Rule -based artificial intelligence VS machine learning
The machine learning system learns and adapts to the new situation from the past, while the rules -based system depends on human intervention for any modification.
What is rules -based artificial intelligence?
Rules -based artificial intelligence is an AI system based on a set of predetermined rules. These rules are created by humans and define the actions that the system will take under different circumstances.
For example, if X occurs, Y should be executed. Rule -based artificial intelligence is essentially certain, which means that it uses causality.
Rules -based artificial intelligence models require basic data and information to run successfully, and they are limited to tasks and functions of performing programming. They are a more advanced form of robotic process automation, which can be used for tasks such as data input, document classification, and fraud detection.
What is machine learning?
Rule -based artificial intelligence VS machine learning
Machine learning is a branch of artificial intelligence, focusing on using data and algorithms to imitate human learning methods. After training, machine learning algorithms can be predicted and classified according to past data, and the accuracy is gradually improved over time.
Machine learning models are divided into three main categories: supervision learning, unsupervised learning, and semi -supervised learning. Supervision learning includes the use of marking data training models to predict. Unsupervised learning includes looking for models in unblocked data, and semi -supervised learning is a combination of the two.
Machine learning algorithms usually create frameworks developed by accelerated solutions, such as TensorFlow and Pytorch. Machine learning has extensive use cases, including natural language processing, image recognition and fraud testing.
What are the main differences between rules -based artificial intelligence and machine learning?
The main difference between rules -based artificial intelligence and machine learning is that the rules -based system depends on human encoding rules to make decisions, while machine learning systems learn from past data and adapt to the new situation by themselves. Rules -based artificial intelligence models are certain, limited to tasks of performing programming, and machine learning models can be used for extensive tasks and functions.
Rule -based artificial intelligence VS machine learning
When to use rules -based models?
Model -based models are most suitable for the definition of clear problems, input data structure, clear and easy to understand. For problems that can be decomposed as a series of logical steps, they are very effective. In these steps, the results can be predicted according to a set of IF-THEN rules. Rules -based system examples include expert systems in medical and legal fields, fraud detection systems in the financial field, and chat robots in the customer service field.

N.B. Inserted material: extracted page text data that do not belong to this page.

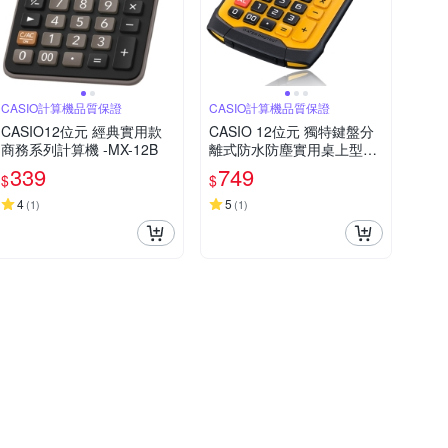
CASIO計算機品質保證
CASIO計算機品質保證
CASIO12位元 經典實用款
CASIO 12位元 獨特鍵盤分
商務系列計算機 -MX-12B
離式防水防塵實用桌上型計
算機WM-320MT-大黃蜂潮
339
749
$
$
流配
4
5
(
1
)
(
1
)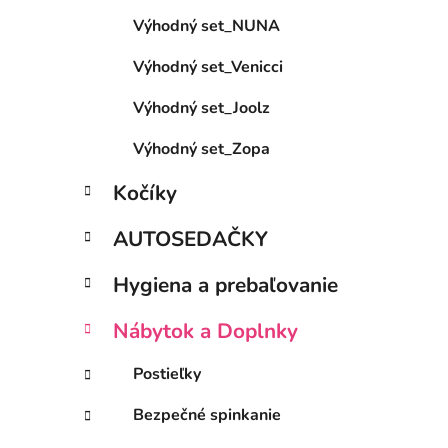
e
Výhodný set_NUNA
l
Výhodný set_Venicci
Výhodný set_Joolz
Výhodný set_Zopa
Kočíky
AUTOSEDAČKY
Hygiena a prebaľovanie
Nábytok a Doplnky
Postieľky
Bezpečné spinkanie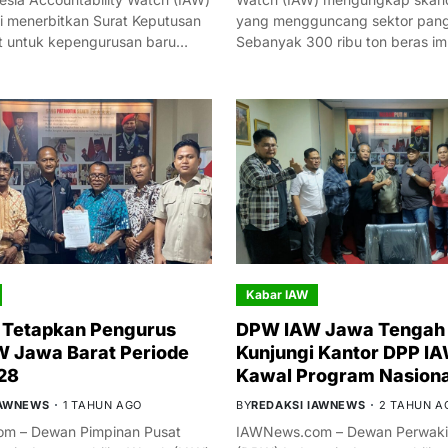
i menerbitkan Surat Keputusan
yang mengguncang sektor panga
t untuk kepengurusan baru…
Sebanyak 300 ribu ton beras i
Kabar IAW
 Tetapkan Pengurus
DPW IAW Jawa Tengah 
 Jawa Barat Periode
Kunjungi Kantor DPP IA
28
Kawal Program Nasiona
IAWNEWS
1 TAHUN AGO
BY
REDAKSI IAWNEWS
2 TAHUN A
m – Dewan Pimpinan Pusat
IAWNews.com – Dewan Perwakil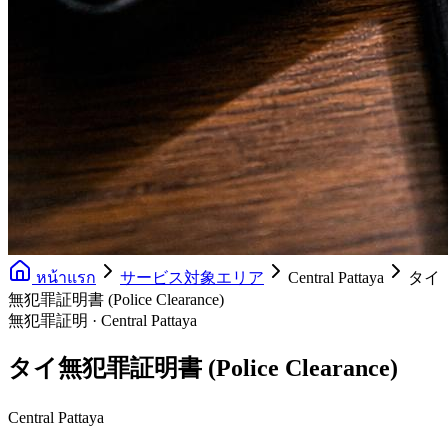
หน้าแรก
サービス対象エリア
Central Pattaya
タイ
無犯罪証明書 (Police Clearance)
無犯罪証明 · Central Pattaya
タイ無犯罪証明書 (Police Clearance)
Central Pattaya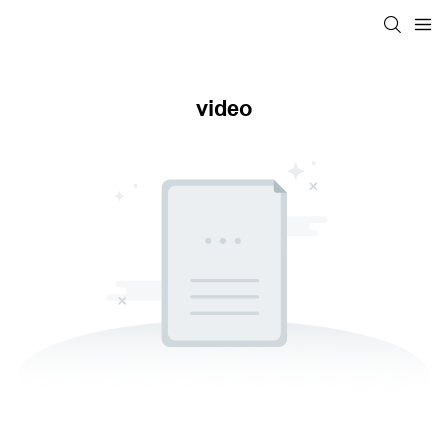
video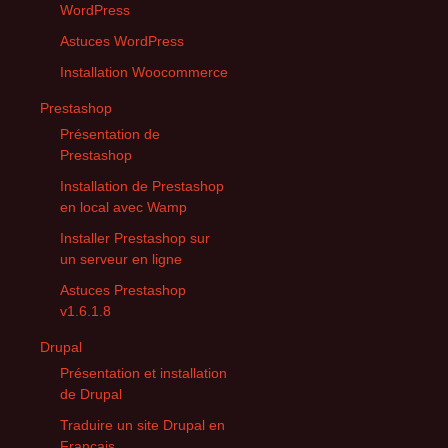
WordPress
Astuces WordPress
Installation Woocommerce
Prestashop
Présentation de
Prestashop
Installation de Prestashop
en local avec Wamp
Installer Prestashop sur
un serveur en ligne
Astuces Prestashop
v1.6.1.8
Drupal
Présentation et installation
de Drupal
Traduire un site Drupal en
Français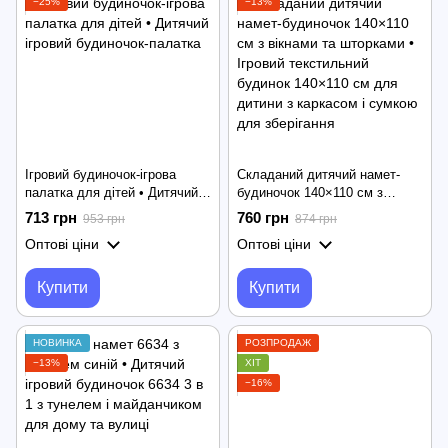
−25%
−13%
Ігровий будиночок-ігрова
Складаний дитячий намет-
палатка для дітей • Дитячий
будиночок 140×110 см з
ігровий будиночок-палатка
вікнами та шторками • Ігровий
713 грн
760 грн
953 грн
874 грн
текстильний будинок 140×110
Оптові ціни
Оптові ціни
см для дитини з каркасом і
сумкою для зберігання
Купити
Купити
НОВИНКА
РОЗПРОДАЖ
−13%
ХІТ
−16%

In these cases, the rules are usually fixed and will not be changed frequently. The data operation data is relatively simple and structured. However, rules -based models may not apply to more complicated issues that are not structured or constantly changing, because they may not be able to handle the necessary flexibility and adaptability.
When do you use machine learning?
Machine learning is very suitable for the problem that the problem is complex and the input data is non -structured, noise or variable. It is also very suitable for the rules or patterns used to manage data, but it can be found through analysis. Machine learning models can process a large amount of data and can identify complex modes and relationships. These modes and relationships may not appear immediately for human analysts.
They can be used for extensive applications, including image and voice recognition, natural language processing, recommendation system and prediction analysis. When the problem is dynamic and rules or patterns changes over time, machine learning models are particularly useful. However, machine learning models require a large number of high -quality training data, and may require a large number of computing resources to train and infer, which may become obstacles to use in some cases.
https://oaicon.com/index.php/2023/03/08/rule-based-artificial-intelligence-vs-machine-learning/
in conclusion
Rule -based artificial intelligence VS machine learning
Although the rules -based artificial intelligence and machine learning have their advantages and disadvantages, the choice between the two depends on specific use cases. Rule -based artificial intelligence is most suitable for tasks that are certain and do not need to adapt to new situations, and machine learning is most suitable for tasks that need to adapt and learn from past data. With the continuous development of artificial intelligence, rules -based systems and machine learning will play an important role in shaping their future.